Este viernes arranca el juicio contra el exsacerdote, Agustín Rosa Torino, quien enfrenta tres acusaciones por abuso sexual. Está imputado por abuso sexual gravemente ultrajante por la duración en dos casos y abuso sexual simple en uno, todo agravado por ser ministro de culto reconocido.

Después de 6 años, el fundador de la congregación Discípulos de Jesús de San Juan Bautista estará en el banquillo de los acusados y escuchará los testimonios de las víctimas, dos novicios y una exmonja, que lo denunciaron. Pese a la gravedad de las acusaciones, Rosa Torino esperó el juicio en prisión domiciliaria.

El Tribunal de Juicio está integrado por los jueces Maximiliano Troyano, quien lo presidirá, y Norma Beatriz Vera y Roberto Faustino Lezcano como vocales. La fiscal que deberá demostrar los hechos que se le imputan es Verónica Simesen de Bielke, que en su momento reemplazó a Luján Sodero en la Fiscalía penal 2 de la Unidad de Delitos contra la Integridad Sexual.

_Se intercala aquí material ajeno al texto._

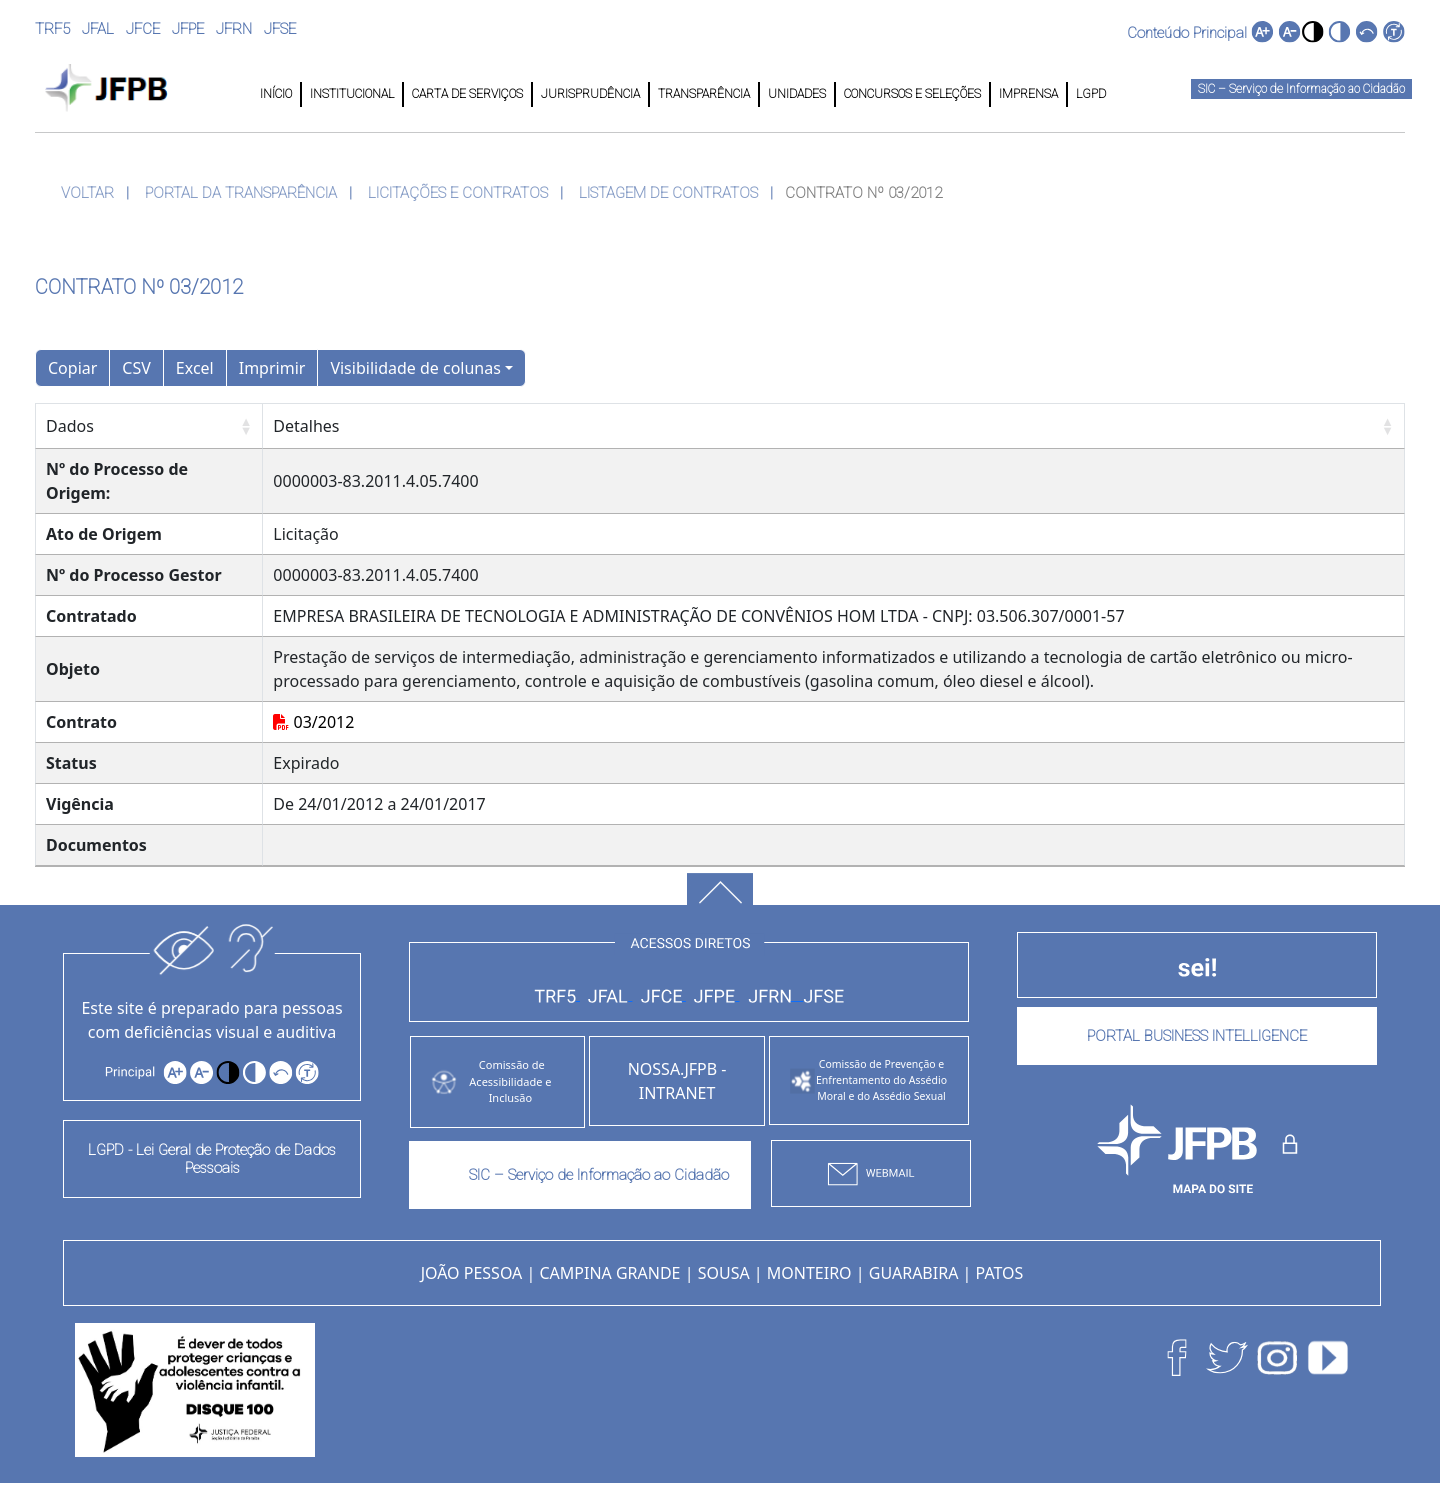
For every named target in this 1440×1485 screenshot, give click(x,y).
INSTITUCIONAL (352, 94)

Rosa Torino es el primer sacerdote fundador de un instituto religioso que llega a esta instancia a nivel nacional. En la provincia es el primer cura de este rango que será sometido a juicio por abuso sexual. Una de las denunciantes es Valeria Zarza, quien fue monja de la congregación que dirigía Rosa Torino. “Escuché 175 relatos de abuso sexual”, dijo y aseguró que las víctimas no se animan a denunciar, y que muchas de ellas todavía son religiosas. “Algunos denunciaron y otros no, siguen ejerciendo el sacerdocio. Además la Iglesia no hace nada. Monseñor Cargnello y otros obispos han tratado de callar. Hace más de 20 años saben que Rosa es abusador”, remarcó.